• _DESCRIPTION OF THE TASK_
Starting with the first line, output the data exactly, through to the last line.

==== RECORDS SHOWN ====

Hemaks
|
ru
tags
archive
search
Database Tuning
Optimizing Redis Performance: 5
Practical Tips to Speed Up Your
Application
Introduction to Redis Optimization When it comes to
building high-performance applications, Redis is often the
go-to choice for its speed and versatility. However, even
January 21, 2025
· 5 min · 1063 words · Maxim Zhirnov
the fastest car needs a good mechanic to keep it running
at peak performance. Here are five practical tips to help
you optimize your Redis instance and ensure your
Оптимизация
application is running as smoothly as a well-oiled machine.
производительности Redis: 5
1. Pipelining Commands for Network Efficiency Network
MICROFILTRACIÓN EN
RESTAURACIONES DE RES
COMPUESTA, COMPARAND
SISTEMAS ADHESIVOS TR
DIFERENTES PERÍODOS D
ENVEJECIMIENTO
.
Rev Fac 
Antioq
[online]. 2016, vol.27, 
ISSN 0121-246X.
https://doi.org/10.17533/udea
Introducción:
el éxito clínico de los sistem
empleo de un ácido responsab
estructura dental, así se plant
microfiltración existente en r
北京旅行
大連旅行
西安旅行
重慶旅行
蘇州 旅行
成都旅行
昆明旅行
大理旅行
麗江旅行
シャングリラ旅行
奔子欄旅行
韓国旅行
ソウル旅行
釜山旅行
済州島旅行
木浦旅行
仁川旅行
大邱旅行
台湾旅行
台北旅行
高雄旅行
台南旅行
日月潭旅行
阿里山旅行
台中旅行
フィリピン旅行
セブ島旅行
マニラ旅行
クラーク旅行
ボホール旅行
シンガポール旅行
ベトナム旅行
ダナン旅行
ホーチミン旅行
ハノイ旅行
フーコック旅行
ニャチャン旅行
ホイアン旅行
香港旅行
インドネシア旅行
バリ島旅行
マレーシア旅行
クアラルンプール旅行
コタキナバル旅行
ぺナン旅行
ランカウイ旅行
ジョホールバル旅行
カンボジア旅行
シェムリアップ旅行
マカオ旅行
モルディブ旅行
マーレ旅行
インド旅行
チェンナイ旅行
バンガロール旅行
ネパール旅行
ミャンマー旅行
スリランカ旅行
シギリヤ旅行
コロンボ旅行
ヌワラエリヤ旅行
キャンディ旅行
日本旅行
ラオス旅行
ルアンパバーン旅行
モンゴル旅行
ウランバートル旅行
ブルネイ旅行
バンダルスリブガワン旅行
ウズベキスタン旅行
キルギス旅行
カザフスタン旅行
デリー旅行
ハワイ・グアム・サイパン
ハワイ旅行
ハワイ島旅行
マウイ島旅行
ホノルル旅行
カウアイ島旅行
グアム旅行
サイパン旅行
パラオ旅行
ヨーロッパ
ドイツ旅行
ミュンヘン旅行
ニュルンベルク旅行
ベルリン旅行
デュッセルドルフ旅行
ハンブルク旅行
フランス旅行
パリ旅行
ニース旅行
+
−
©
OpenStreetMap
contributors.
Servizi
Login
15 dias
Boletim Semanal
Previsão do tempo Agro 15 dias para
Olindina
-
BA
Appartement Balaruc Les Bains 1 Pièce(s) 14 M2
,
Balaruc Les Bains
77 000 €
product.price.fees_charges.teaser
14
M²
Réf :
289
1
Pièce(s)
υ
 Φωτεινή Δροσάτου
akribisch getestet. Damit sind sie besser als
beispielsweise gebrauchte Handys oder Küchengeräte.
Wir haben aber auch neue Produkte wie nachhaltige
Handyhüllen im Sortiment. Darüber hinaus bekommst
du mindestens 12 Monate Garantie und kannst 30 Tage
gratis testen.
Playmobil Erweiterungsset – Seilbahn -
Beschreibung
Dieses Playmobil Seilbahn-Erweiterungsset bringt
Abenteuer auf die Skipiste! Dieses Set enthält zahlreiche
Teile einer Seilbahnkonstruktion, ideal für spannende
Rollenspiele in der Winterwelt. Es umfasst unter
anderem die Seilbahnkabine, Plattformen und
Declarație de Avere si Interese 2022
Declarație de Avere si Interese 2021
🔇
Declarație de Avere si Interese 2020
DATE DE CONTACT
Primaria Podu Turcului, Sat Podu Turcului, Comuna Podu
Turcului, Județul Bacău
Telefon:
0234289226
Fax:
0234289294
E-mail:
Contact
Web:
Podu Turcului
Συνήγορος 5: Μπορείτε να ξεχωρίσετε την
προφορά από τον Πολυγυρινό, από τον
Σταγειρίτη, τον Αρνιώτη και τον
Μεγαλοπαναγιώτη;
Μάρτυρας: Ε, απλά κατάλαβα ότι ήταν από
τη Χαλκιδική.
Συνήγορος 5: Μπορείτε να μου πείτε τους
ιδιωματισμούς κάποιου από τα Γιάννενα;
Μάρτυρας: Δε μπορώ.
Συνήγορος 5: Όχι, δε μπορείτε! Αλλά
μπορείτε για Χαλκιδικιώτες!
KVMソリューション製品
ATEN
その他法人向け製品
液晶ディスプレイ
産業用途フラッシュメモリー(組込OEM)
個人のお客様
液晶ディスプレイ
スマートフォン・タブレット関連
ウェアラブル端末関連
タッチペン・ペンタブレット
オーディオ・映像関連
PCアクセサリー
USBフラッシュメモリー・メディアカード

====

• _SOLUTION FOR THIS PROBLEM_
Hemaks
|
ru
tags
archive
search
Database Tuning
Optimizing Redis Performance: 5
Practical Tips to Speed Up Your
Application
Introduction to Redis Optimization When it comes to
building high-performance applications, Redis is often the
go-to choice for its speed and versatility. However, even
January 21, 2025
· 5 min · 1063 words · Maxim Zhirnov
the fastest car needs a good mechanic to keep it running
at peak performance. Here are five practical tips to help
you optimize your Redis instance and ensure your
Оптимизация
application is running as smoothly as a well-oiled machine.
производительности Redis: 5
1. Pipelining Commands for Network Efficiency Network
MICROFILTRACIÓN EN
RESTAURACIONES DE RES
COMPUESTA, COMPARAND
SISTEMAS ADHESIVOS TR
DIFERENTES PERÍODOS D
ENVEJECIMIENTO
.
Rev Fac 
Antioq
[online]. 2016, vol.27, 
ISSN 0121-246X.
https://doi.org/10.17533/udea
Introducción:
el éxito clínico de los sistem
empleo de un ácido responsab
estructura dental, así se plant
microfiltración existente en r
北京旅行
大連旅行
西安旅行
重慶旅行
蘇州 旅行
成都旅行
昆明旅行
大理旅行
麗江旅行
シャングリラ旅行
奔子欄旅行
韓国旅行
ソウル旅行
釜山旅行
済州島旅行
木浦旅行
仁川旅行
大邱旅行
台湾旅行
台北旅行
高雄旅行
台南旅行
日月潭旅行
阿里山旅行
台中旅行
フィリピン旅行
セブ島旅行
マニラ旅行
クラーク旅行
ボホール旅行
シンガポール旅行
ベトナム旅行
ダナン旅行
ホーチミン旅行
ハノイ旅行
フーコック旅行
ニャチャン旅行
ホイアン旅行
香港旅行
インドネシア旅行
バリ島旅行
マレーシア旅行
クアラルンプール旅行
コタキナバル旅行
ぺナン旅行
ランカウイ旅行
ジョホールバル旅行
カンボジア旅行
シェムリアップ旅行
マカオ旅行
モルディブ旅行
マーレ旅行
インド旅行
チェンナイ旅行
バンガロール旅行
ネパール旅行
ミャンマー旅行
スリランカ旅行
シギリヤ旅行
コロンボ旅行
ヌワラエリヤ旅行
キャンディ旅行
日本旅行
ラオス旅行
ルアンパバーン旅行
モンゴル旅行
ウランバートル旅行
ブルネイ旅行
バンダルスリブガワン旅行
ウズベキスタン旅行
キルギス旅行
カザフスタン旅行
デリー旅行
ハワイ・グアム・サイパン
ハワイ旅行
ハワイ島旅行
マウイ島旅行
ホノルル旅行
カウアイ島旅行
グアム旅行
サイパン旅行
パラオ旅行
ヨーロッパ
ドイツ旅行
ミュンヘン旅行
ニュルンベルク旅行
ベルリン旅行
デュッセルドルフ旅行
ハンブルク旅行
フランス旅行
パリ旅行
ニース旅行
+
−
©
OpenStreetMap
contributors.
Servizi
Login
15 dias
Boletim Semanal
Previsão do tempo Agro 15 dias para
Olindina
-
BA
Appartement Balaruc Les Bains 1 Pièce(s) 14 M2
,
Balaruc Les Bains
77 000 €
product.price.fees_charges.teaser
14
M²
Réf :
289
1
Pièce(s)
υ
 Φωτεινή Δροσάτου
akribisch getestet. Damit sind sie besser als
beispielsweise gebrauchte Handys oder Küchengeräte.
Wir haben aber auch neue Produkte wie nachhaltige
Handyhüllen im Sortiment. Darüber hinaus bekommst
du mindestens 12 Monate Garantie und kannst 30 Tage
gratis testen.
Playmobil Erweiterungsset – Seilbahn -
Beschreibung
Dieses Playmobil Seilbahn-Erweiterungsset bringt
Abenteuer auf die Skipiste! Dieses Set enthält zahlreiche
Teile einer Seilbahnkonstruktion, ideal für spannende
Rollenspiele in der Winterwelt. Es umfasst unter
anderem die Seilbahnkabine, Plattformen und
Declarație de Avere si Interese 2022
Declarație de Avere si Interese 2021
🔇
Declarație de Avere si Interese 2020
DATE DE CONTACT
Primaria Podu Turcului, Sat Podu Turcului, Comuna Podu
Turcului, Județul Bacău
Telefon:
0234289226
Fax:
0234289294
E-mail:
Contact
Web:
Podu Turcului
Συνήγορος 5: Μπορείτε να ξεχωρίσετε την
προφορά από τον Πολυγυρινό, από τον
Σταγειρίτη, τον Αρνιώτη και τον
Μεγαλοπαναγιώτη;
Μάρτυρας: Ε, απλά κατάλαβα ότι ήταν από
τη Χαλκιδική.
Συνήγορος 5: Μπορείτε να μου πείτε τους
ιδιωματισμούς κάποιου από τα Γιάννενα;
Μάρτυρας: Δε μπορώ.
Συνήγορος 5: Όχι, δε μπορείτε! Αλλά
μπορείτε για Χαλκιδικιώτες!
KVMソリューション製品
ATEN
その他法人向け製品
液晶ディスプレイ
産業用途フラッシュメモリー(組込OEM)
個人のお客様
液晶ディスプレイ
スマートフォン・タブレット関連
ウェアラブル端末関連
タッチペン・ペンタブレット
オーディオ・映像関連
PCアクセサリー
USBフラッシュメモリー・メディアカード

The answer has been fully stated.